Updated: Aug 9
Last Sunday morning was a lazy affair for me. I just returned from my annual pilgrimage to my Scottish homeland, (albeit this one was three years after the last one, thanks to COVID) and jet lag saw my leaping out of bed earlier than I would have liked. After some less than constructive pottering around, coffee in hand, I found myself sitting on the deck transfixed by the quaking sound of aspen leaves from a canopy of them by house.
Unconsciously I was somewhere else, transported back to a moment of utter contentment. It happens a lot when I am around trees. As an infant my mom would put my pram beneath a large oak tree in the garden and leave me to sleep every afternoon. Seemingly I could lay there staring at the leaves for hours.

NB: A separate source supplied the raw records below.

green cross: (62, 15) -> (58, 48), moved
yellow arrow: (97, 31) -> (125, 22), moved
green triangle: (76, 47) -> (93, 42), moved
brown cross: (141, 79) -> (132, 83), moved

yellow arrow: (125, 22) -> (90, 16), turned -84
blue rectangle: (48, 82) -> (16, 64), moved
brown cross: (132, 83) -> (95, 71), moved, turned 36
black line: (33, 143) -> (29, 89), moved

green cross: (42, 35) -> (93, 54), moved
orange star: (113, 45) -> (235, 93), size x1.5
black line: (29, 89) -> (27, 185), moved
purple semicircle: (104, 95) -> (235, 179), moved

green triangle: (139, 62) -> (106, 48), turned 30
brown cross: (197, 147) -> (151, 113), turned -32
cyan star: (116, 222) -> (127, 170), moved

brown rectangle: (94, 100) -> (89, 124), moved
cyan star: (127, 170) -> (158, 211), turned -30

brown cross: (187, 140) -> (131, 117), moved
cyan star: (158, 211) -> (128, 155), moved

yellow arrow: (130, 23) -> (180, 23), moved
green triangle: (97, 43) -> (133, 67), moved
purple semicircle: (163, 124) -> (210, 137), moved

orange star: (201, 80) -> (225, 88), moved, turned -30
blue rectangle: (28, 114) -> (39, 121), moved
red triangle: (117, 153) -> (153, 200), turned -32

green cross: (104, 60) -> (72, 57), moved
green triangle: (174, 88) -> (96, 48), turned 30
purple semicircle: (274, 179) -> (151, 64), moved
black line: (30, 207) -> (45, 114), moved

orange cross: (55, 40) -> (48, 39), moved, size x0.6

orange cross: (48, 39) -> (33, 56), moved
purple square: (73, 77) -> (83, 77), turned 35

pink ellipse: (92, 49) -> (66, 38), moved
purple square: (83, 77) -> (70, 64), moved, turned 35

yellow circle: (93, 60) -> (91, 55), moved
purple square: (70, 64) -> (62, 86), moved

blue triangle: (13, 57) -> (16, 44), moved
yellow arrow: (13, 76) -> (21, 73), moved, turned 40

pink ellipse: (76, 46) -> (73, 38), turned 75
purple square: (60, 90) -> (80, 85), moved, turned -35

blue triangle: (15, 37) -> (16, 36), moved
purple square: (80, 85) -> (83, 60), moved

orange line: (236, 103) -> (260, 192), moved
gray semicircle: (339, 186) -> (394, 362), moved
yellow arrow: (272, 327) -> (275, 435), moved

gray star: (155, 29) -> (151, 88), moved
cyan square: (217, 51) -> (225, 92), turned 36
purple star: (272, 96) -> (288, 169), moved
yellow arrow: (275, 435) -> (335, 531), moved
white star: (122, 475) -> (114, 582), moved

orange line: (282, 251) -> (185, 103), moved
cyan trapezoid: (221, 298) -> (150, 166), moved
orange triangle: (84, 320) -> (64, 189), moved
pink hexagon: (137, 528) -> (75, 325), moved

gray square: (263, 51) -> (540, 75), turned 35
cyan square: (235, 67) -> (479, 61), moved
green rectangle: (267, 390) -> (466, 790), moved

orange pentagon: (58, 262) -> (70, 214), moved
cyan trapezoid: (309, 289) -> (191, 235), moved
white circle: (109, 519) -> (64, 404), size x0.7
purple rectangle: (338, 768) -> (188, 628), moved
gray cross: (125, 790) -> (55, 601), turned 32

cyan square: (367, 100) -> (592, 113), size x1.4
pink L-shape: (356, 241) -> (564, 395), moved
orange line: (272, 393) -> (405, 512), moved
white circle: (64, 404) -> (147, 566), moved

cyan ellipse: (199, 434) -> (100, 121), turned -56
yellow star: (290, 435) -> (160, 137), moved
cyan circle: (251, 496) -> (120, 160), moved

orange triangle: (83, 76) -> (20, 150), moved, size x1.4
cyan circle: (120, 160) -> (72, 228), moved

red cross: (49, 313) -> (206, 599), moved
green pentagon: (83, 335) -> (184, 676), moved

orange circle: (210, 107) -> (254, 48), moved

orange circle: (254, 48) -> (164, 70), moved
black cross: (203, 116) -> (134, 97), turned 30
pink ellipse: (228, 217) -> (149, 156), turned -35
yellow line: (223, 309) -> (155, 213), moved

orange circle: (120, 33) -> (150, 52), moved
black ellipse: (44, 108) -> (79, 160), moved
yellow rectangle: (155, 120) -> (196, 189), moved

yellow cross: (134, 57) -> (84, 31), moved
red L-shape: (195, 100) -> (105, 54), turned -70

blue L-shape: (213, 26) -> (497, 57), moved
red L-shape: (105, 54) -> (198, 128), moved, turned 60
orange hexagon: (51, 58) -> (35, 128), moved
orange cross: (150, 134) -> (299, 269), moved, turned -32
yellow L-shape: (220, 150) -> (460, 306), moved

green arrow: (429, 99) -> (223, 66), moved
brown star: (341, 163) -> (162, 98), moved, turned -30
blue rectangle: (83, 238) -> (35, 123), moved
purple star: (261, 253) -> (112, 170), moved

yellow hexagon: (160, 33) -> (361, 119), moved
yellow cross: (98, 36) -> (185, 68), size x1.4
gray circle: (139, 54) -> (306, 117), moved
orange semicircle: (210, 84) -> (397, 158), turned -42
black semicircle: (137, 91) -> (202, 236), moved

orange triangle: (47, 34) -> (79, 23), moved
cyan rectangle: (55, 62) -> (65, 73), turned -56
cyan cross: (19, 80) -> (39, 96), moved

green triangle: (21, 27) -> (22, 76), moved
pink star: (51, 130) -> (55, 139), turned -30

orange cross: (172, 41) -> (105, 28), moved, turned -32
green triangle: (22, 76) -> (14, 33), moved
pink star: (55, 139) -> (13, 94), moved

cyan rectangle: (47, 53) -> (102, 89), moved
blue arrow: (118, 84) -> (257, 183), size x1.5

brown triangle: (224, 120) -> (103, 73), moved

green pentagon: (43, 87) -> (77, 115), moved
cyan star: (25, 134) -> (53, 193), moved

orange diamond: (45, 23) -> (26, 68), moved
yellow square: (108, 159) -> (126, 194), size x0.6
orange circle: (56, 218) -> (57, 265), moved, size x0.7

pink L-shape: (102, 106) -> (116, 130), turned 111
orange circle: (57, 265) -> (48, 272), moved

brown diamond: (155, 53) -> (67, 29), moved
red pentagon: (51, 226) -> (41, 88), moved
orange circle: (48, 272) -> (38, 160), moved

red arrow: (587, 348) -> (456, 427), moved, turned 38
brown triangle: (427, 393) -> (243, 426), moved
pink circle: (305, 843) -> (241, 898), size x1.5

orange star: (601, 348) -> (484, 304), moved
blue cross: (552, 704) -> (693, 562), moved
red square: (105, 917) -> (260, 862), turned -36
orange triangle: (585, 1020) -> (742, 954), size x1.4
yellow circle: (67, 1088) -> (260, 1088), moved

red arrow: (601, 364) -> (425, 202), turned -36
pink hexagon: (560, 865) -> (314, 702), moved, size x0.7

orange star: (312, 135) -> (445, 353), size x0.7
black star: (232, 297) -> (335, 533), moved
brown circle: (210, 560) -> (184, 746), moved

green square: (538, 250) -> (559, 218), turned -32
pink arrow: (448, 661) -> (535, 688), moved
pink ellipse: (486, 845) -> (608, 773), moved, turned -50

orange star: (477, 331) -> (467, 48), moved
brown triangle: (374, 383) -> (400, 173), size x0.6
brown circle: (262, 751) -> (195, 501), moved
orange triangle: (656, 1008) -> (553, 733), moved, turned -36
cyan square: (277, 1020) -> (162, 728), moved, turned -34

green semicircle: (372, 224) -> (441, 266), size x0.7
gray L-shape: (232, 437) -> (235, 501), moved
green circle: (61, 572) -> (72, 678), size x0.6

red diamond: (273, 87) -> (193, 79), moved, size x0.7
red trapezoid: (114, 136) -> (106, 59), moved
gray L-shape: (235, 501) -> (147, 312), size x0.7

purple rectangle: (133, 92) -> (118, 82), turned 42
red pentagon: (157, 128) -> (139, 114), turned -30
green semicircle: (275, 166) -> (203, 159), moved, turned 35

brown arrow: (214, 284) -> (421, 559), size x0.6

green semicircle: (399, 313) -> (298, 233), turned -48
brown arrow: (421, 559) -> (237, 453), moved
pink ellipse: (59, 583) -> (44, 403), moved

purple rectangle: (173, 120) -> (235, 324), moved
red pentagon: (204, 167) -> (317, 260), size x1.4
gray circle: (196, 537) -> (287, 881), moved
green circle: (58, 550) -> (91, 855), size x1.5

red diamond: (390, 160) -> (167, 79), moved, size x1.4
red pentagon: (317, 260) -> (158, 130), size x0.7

Memory triggers are hard wired in our brains. In a study by the Department of Psychology, University of Wisconsin, researchers stated “Memory is a ubiquitous part of our daily experience. It is not just the occasional act of remembering an event or an appointment or being able to recognize an individual as someone seen in the past, the benefits of previous experience facilitate all aspects of thinking, taking action, and perceiving. Therefore, it is not surprising that the organization of memory, the manner in which it is expressed or used, and its representation in the brain have been of substantial interest to philosophers, scientists, and laypeople alike."
Much of my painting stems from memory triggers. I’ve yet to find confidence in Plein Air painting, and I often turn to photos as a point of reference. However, nothing compares to personal emotions when it comes to creating an image. Almost all my paintings stem from moments in time.
Trees have proven to be the toughest subject yet. How can you possibly capture their strength, movement, and sound? I’ve set myself a challenge to capture contentment on canvas in the form of one of nature’s greatest gifts. Perhaps this lazy Sunday morning will turn out to be the trigger for a new set of memories. Watch this space.